1. Introduction
With the increase in human space exploration, the number of micromotion space targets, such as satellites, warheads, and space debris, is increasing. Radar is the main sensor used for space target detection, tracking, and recognition. In the radar automatic target recognition field, extracting target information (such as shape, structure, and micromotion characteristics) from radar echoes for space target recognition has attracted widespread attention [
1,
2,
3,
4].
The existing methods for space target recognition can be categorized as model-driven methods [
2,
5,
6] and data-driven methods [
7,
8,
9]. The model-driven methods require handcrafted features, leading to high complexity and weak generalizability [
10]. The data-driven methods based on deep learning do not require manually designed features and can extract discriminative target features from the data automatically. Researchers have begun using deep learning methods to recognize space targets, achieving higher recognition accuracy than model-driven methods. Notably, these deep learning methods can recognize only targets belonging to the seen classes during training. When unseen classes of space targets appear during the testing phase, these methods become ineffective, thereby limiting the practical applications of the algorithms. In the real world, encountering targets during the testing phase that are not seen during the training phase is likely, especially for non-cooperative targets whose samples cannot be obtained in advance. Therefore, methods for recognizing unseen classes that appear during the testing phase must be studied.
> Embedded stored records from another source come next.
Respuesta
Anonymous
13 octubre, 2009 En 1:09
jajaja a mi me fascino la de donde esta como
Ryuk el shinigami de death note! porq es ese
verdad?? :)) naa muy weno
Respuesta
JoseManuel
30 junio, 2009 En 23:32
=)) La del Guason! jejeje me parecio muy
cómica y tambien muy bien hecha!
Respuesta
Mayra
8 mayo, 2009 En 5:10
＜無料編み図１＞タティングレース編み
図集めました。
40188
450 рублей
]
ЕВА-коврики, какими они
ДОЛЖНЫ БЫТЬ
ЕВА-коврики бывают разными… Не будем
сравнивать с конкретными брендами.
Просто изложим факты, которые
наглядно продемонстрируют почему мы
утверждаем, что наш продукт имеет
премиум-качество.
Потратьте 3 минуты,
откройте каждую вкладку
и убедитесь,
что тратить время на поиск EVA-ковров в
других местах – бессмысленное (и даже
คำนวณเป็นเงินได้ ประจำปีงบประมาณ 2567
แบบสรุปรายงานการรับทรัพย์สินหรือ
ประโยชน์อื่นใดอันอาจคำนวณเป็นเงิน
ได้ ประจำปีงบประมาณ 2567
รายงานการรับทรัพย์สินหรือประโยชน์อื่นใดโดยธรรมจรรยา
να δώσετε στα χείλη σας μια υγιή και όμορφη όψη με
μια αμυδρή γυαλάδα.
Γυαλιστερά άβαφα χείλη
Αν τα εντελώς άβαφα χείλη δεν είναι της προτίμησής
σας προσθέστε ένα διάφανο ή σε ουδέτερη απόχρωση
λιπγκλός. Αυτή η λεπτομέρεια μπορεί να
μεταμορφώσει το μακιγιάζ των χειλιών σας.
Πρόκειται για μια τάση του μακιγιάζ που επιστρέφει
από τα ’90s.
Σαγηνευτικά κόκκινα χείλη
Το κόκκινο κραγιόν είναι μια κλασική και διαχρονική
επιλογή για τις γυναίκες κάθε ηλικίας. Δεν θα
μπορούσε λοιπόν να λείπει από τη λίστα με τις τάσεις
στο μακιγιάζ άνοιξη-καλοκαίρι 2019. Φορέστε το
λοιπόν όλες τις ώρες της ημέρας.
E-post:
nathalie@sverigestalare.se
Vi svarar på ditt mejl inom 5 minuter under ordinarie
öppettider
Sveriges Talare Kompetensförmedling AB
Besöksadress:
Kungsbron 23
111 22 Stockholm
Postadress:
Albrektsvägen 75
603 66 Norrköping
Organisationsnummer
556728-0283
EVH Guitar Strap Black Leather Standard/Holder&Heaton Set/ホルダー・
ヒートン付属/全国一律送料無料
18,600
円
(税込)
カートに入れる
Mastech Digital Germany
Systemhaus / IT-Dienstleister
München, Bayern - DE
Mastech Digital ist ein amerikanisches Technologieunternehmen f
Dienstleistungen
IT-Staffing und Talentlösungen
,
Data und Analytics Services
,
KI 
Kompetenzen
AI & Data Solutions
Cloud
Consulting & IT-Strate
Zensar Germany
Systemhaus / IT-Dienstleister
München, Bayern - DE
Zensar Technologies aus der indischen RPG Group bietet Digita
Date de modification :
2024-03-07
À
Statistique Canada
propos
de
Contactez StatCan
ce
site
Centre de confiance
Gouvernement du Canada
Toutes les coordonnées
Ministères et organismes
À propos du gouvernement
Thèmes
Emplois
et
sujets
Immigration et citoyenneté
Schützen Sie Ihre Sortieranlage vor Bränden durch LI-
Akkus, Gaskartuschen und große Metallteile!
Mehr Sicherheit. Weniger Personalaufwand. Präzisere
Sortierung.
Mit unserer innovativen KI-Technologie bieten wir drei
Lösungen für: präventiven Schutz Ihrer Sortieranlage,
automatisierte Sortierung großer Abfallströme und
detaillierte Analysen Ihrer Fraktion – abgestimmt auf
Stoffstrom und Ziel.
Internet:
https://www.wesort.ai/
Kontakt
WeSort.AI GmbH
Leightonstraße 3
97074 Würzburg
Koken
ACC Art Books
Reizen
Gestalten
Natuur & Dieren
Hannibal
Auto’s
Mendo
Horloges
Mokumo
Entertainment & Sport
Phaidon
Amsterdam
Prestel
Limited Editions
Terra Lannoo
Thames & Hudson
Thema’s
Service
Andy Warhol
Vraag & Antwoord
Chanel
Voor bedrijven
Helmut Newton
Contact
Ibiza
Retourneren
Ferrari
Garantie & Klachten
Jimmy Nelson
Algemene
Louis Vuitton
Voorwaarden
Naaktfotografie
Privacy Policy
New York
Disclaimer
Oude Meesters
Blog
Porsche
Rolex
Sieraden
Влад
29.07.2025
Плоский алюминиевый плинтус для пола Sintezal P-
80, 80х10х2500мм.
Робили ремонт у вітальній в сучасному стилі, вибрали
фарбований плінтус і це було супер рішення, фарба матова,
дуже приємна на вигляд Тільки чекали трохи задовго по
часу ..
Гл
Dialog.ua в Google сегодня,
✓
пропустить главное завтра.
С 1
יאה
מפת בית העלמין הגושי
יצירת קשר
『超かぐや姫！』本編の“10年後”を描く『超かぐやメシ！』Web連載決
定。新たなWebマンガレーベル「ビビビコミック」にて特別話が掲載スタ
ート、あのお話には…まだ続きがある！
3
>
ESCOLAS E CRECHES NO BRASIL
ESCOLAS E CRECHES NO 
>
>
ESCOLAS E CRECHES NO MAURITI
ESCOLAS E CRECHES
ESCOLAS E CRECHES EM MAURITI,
Inspired by human learning of new concepts, zero-shot learning (ZSL) techniques have attracted increasing interest [
11]. Deep learning-based supervised classification methods can recognize only targets belonging to the seen classes during the training phase. ZSL recognizes unseen classes in the testing set by transferring semantic knowledge from seen to unseen classes, where there are no available training samples. To our knowledge, no space target recognition methods based on ZSL currently exist.
In the computer vision field, existing ZSL methods for target recognition can be categorized into three main types: early embedding-based methods [
12,
13,
14,
15], generative-based methods [
16,
17,
18,
19], and part embedding-based methods [
20,
21,
22,
23]. Early embedding-based methods learn mapping spaces between the visual features of seen classes and their semantic descriptions. They recognize unseen classes by mapping them to these spaces and conducting nearest-neighbor searches. One major issue with these methods is the potential bias problem [
24]. To alleviate this issue, generative-based methods utilize generative adversarial networks (GANs) to generate features for unseen classes, thereby transforming ZSL into fully supervised classification problems. Although these methods have exhibited certain improvements in unseen class recognition accuracy, they consider only global visual features and cannot capture the local regions in images that correspond to semantic descriptions, limiting the transfer of semantic knowledge. Recently, some part embedding-based methods have achieved higher recognition accuracy by incorporating attention mechanisms or obtaining discriminative visual features from local regions in images guided by semantic attributes. However, we believe that both global and local visual features play important roles in ZSL. Additionally, due to the lack of semantic attributes specifically defined for space targets, it is difficult to directly apply existing methods to the ZSL of space targets. Therefore, we attempt to design binary semantic attributes for space targets and propose a novel ZSL method that simultaneously considers global and local visual features, thereby improving the ZSL capability for space targets.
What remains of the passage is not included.